The 22-member league, which is convening in the Saudi city of Jeddah, recently reinstated Syria and is now poised to welcome Assad, once viewed as a regional pariah, back into its ranks. The Syrian president was officially invited to attend the summit last week.
Assad appeared relaxed and cheerful as he descended onto the tarmac, where he was greeted by Prince Badr bin Sultan, deputy governor of the shrine city Mecca, along with Arab League Secretary-General Ahmed Aboul Gheit and several local officials.
It was not immediately clear if Assad will meet some of the Arab leaders attending Friday’s summit. During Syria’s conflict, Assad only visited Russia and Iran and over the past two years he went to Oman and the United Arab Emirates.
Saudi Arabia was formerly key backer of armed opposition groups attempting to overthrow Assad. However, in recent months, Riyadh has called for dialogue to end the conflict that has killed half a million people and displaced half of Syria’s pre-war population.
Assad’s troops have taken control of much of Syria thanks to the support of Russia and Iran that helped tip the war in his favor.
Relations between Syria and Saudi Arabia had been turbulent since Assad took office in 2000, following the death of his late father and former president, Hafaz Assad. The two countries cut relations in 2012, at the height of Syria’s conflict. Last week they agreed on reopening their embassies.
In April, Syrian Foreign Minister Faisal Mekdad visited Riyadh and his Saudi counterpart, Prince Faisal bin Farhan, visited Damascus and met with Assad. Mekdad also took part in Arab foreign ministers meeting in Jeddah on Wednesday ahead of the summit.
Saudi Crown Prince Mohammed bin Salman has been pushing for peace in the region and over the past months, Riyadh has improved its relations with Iran, restored ties with Syria and is ending the kingdom’s yearslong war in Yemen. Iran, a main backer of the Syrian government in the country’s conflict, signed an agreement in China in March to resume relations with Saudi Arabia.
The renewed Saudi-Iran ties are expected to have positive effects on Middle East countries where the two support rival groups.
However, investments in war-torn Syria are unlikely as crippling Western sanctions against Assad’s government remain in place and could prevent oil-rich Arab countries from rushing to release reconstruction funds.

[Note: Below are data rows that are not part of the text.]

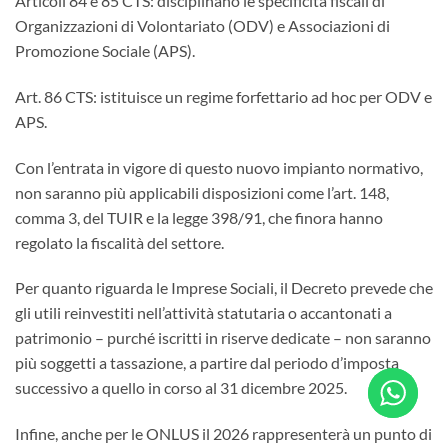
Articoli 84 e 85 CTS: disciplinano le specificità fiscali di
Organizzazioni di Volontariato (ODV) e Associazioni di
Promozione Sociale (APS).
Art. 86 CTS: istituisce un regime forfettario ad hoc per ODV e
APS.
Con l’entrata in vigore di questo nuovo impianto normativo,
non saranno più applicabili disposizioni come l’art. 148,
comma 3, del TUIR e la legge 398/91, che finora hanno
regolato la fiscalità del settore.
Per quanto riguarda le Imprese Sociali, il Decreto prevede che
gli utili reinvestiti nell’attività statutaria o accantonati a
patrimonio – purché iscritti in riserve dedicate – non saranno
più soggetti a tassazione, a partire dal periodo d’imposta
successivo a quello in corso al 31 dicembre 2025.
Infine, anche per le ONLUS il 2026 rappresenterà un punto di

Washington has been strongly opposed to normalization of relations with Assad, saying a solution to Syria’s conflict based on U.N. Security Council resolutions should happen first.
Diplomatic contacts intensified between Damascus and Arab countries following the Feb. 6, earthquake that hit Turkey and Syria killing more than 50,000 people, including over 6,000 in Syria.
In addition to Saudi Arabia, Jordan and Egypt have also renewed ties with Damascus, following normalization efforts from the United Arab Emirates and Bahrain years ago.
Still, Kuwait, Morocco, and Qatar, remain opposed to normalizing relations with Syria and Qatar continues to be a key backer of Syrian rebel groups fighting Assad.